The arms being exposed to the ion beam accumulate species which become cross-contaminants
in a following implantation process.
Our earlier patent specification US-A-5040484 discloses apparatus
for retaining a wafer on a disc, said wafer having first and second opposed edges
and flat surfaces in front and back, comprising a platen for supporting the wafer,
clamp means mounted on the platen for relative reciprocating motion, and pusher
means mounted for reciprocal motion, moving in one direction to cause the clamp
means to release the wafer and in the other direction out of direct connection
therewith so that the clamp means holds the wafer on the platen, together with
lifting means coupled to said pusher means for lifting said wafer from said platen
after the clamp means has released the wafer. The present invention improves on
this arrangement by providing the platen with a fence for contacting the first
edge of the wafer and by providing lever means pivotally attached to the clamp
means, spring means attached to said lever means for urging said clamp means to
contact the second edge of said wafer to press said first edge against said fence
of said platen, said pusher means moving in said one direction to move said clamp
means away from said fence to release the wafer and in the other direction out
of engagement with the lever means so that the clamp means holds the wafer against
said fence of said platen.
Other aspects of the present invention will become apparent from
the following detailed description, taken in conjunction with the accompanying
drawings illustrating by way of example the principles of the invention.

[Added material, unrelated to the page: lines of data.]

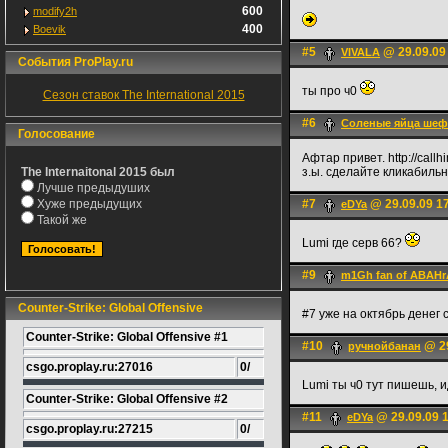
600
modify2h
400
Boevik
#5
@ 29.09.09
VIVALA
События ProPlay.ru
ты про ч0
Сезон ставок The International 2015
#6
Соленые яйца шеф
Голосование
Афтар привет. http://callh
The Internaitonal 2015 был
з.ы. сделайте кликабиль
Лучше предыдуших
Хуже предыдущих
#7
@ 29.09.09 1
eDYa
Такой же
Lumi где серв 66?
#9
m1Gh fan of ABAH
Counter-Strike: Global Offensive
#7 уже на октябрь денег 
Counter-Strike: Global Offensive #1
#10
@ 29
ручнойбанан
csgo.proplay.ru:27016
0/
Lumi ты ч0 тут пишешь, и
Counter-Strike: Global Offensive #2
#11
@ 29.09.09 
eDYa
csgo.proplay.ru:27215
0/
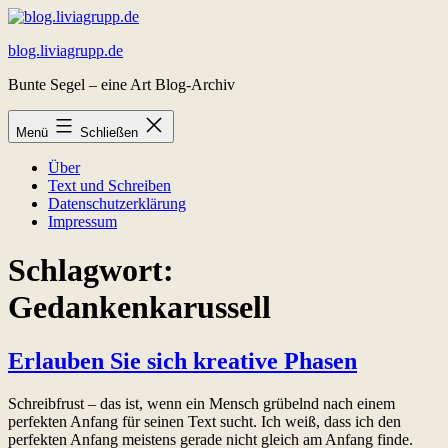
Zum
Inhalt
blog.liviagrupp.de
springen
Bunte Segel – eine Art Blog-Archiv
Menü
Schließen
Über
Text und Schreiben
Datenschutzerklärung
Impressum
Schlagwort:
Gedankenkarussell
Erlauben Sie sich kreative Phasen
Schreibfrust – das ist, wenn ein Mensch grübelnd nach einem
perfekten Anfang für seinen Text sucht. Ich weiß, dass ich den
perfekten Anfang meistens gerade nicht gleich am Anfang finde.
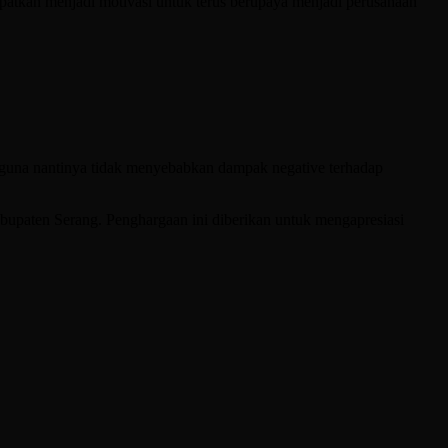
atkan menjadi motivasi untuk terus berupaya menjadi perusahaan
an guna nantinya tidak menyebabkan dampak negative terhadap
upaten Serang. Penghargaan ini diberikan untuk mengapresiasi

Brief Description of the Drawings
Detailed Description of the Invention
- FIG. 1 is a detailed cross sectional view of an apparatus for releasably holding
wafers on a spinning disc of a batch ion implanter constructed according to the
- FIG. 2 is a cut-away partial perspective view of the apparatus for retaining
wafers according to the present invention.
- FIG. 3 is a schematic block diagram of a wafer detection sub-system for use
with the wafer retaining mechanism of the invention.
FIG. 1 depicts a wafer-holder apparatus which includes a wafer-receiving
platen 1. Platen 1 is installed in spinning disc 8 of a batch processing ion implantation
system and having a plurality of through holes (not shown). Platen 1 has a flat
front surface exposed to the ion implant beam and a rear surface mounted on the
spinning disc 8. Fence 1A (shown in FIG. 2) is configured as a raised circular
portion on the periphery of the front surface of platen 1 to match the circumference
of the wafer 2 so as to engage a side surface of the wafer 2.
The apparatus further comprises pull rod 6 which is installed in
guide bushing 14. The first end of pull rod 6 is bent outwardly toward the front
surface of platen 1. Roller 7 is mounted on the first end of pull rod 6 so that
roller 7 and the first end of pull rod 6 extend above the front surface of the
platen 1 so as to engage the edge of the wafer 2. The second end of pull rod 6
is attached to pivoting lever 5 which is supported by housing 3. Lever 5 rotates
around pivot point 15. Spring 4 is positioned within housing 3. Spring 4 provides
the force required to move the wafer 2 towards fence 1A of the platen 1 and retain
the wafer 2 while disc 8 is in a vertical position. Finger 9 extends from the side
of lever 5 below the spinning disc 8 opposite the side to which pull rod 6 is attached.
Counterweight 10 is attached to the underside of pivoting lever 5. The apparatus
further comprises spring loaded pusher mechanism 11 coupled with wafer lift plate
13 mounted on drive shaft 16. Lift pins 12 are mounted on wafer lift plate 13.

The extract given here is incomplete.